山崎さんが、働く人々に「誇り」や「熱量」を感じ取ったのは、呼吸を合わせ、一体となって追い続けるうちに、被写体の内側に入っていけたからでしょう。

 

写真集の中の人々は、作業に打ち込む真剣な表情のほかに、休憩時に見せる和やかな表情も多く収められています。
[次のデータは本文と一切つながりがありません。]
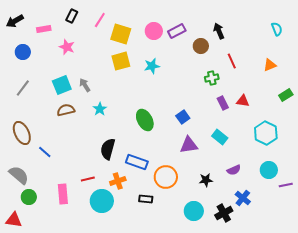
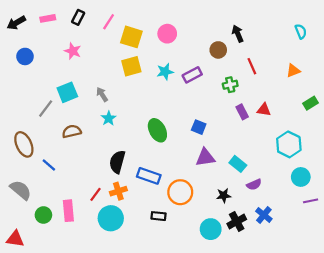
pink rectangle: (44, 29) -> (48, 18), moved
purple rectangle: (177, 31) -> (192, 75), moved
gray arrow: (85, 85) -> (102, 94), moved
gray line: (23, 88) -> (46, 109), moved
brown semicircle: (66, 110) -> (72, 131), moved
blue square: (183, 117) -> (199, 127), turned -32
cyan rectangle: (220, 137) -> (238, 164), moved
cyan circle: (269, 170) -> (301, 177), moved
red line: (88, 179) -> (96, 194), turned -40
orange cross: (118, 181) -> (118, 191), moved
green circle: (29, 197) -> (43, 215), moved
black cross: (224, 213) -> (237, 222), moved

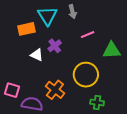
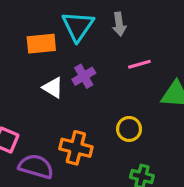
yellow circle: (86, 75) -> (129, 129), size x0.6
orange cross: (55, 90) -> (76, 148), turned -30

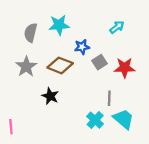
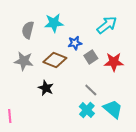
cyan arrow: (117, 27) -> (107, 25), size x1.5
gray star: (26, 67) -> (24, 61), turned -30
gray line: (109, 98) -> (91, 90), moved, turned -48

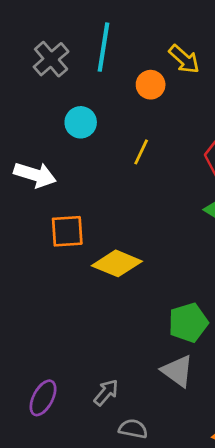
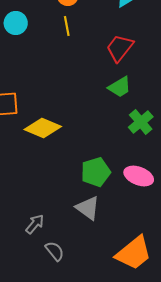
yellow line: (141, 152) -> (67, 26), moved, turned -36
gray semicircle: (133, 429) -> (55, 251), turned 40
そこには、はにかんだ笑顔はあっても、作った表情は見られません。

その中に、人柄や熱量、誇りがじんわりと映し出されています。

 

まるでショートストーリーが展開していくように

 

山崎エリナさんの写真集は、人の気配が残る路地裏や子供たちの遊ぶ姿を撮ったもの、パリのアパートで暮らす女性の心の内を撮ったもの、ふるさとへの帰省を撮ったものなど、1枚1枚の写真が物語の一場面のように展開していくといった特徴がありますが、『Civil Engineers土木の肖像』もそれに近いものがあります。

『Civil Engineers土木の肖像』は、12月の海からの寒風が吹き寄せる補修工事から始まり、1月、2月…とカレンダーをめくっていくように、現場で働く人のショートストーリーが季節とともに展開していくような構成となっています。

私たちの知らないところで暮らしを守ってくれている人々が存在することを、また、ひとつひとつの「土木の肖像」の中に、そこで働く人々のあたたかい思いや誇りを感じ取っていただけたら幸いです。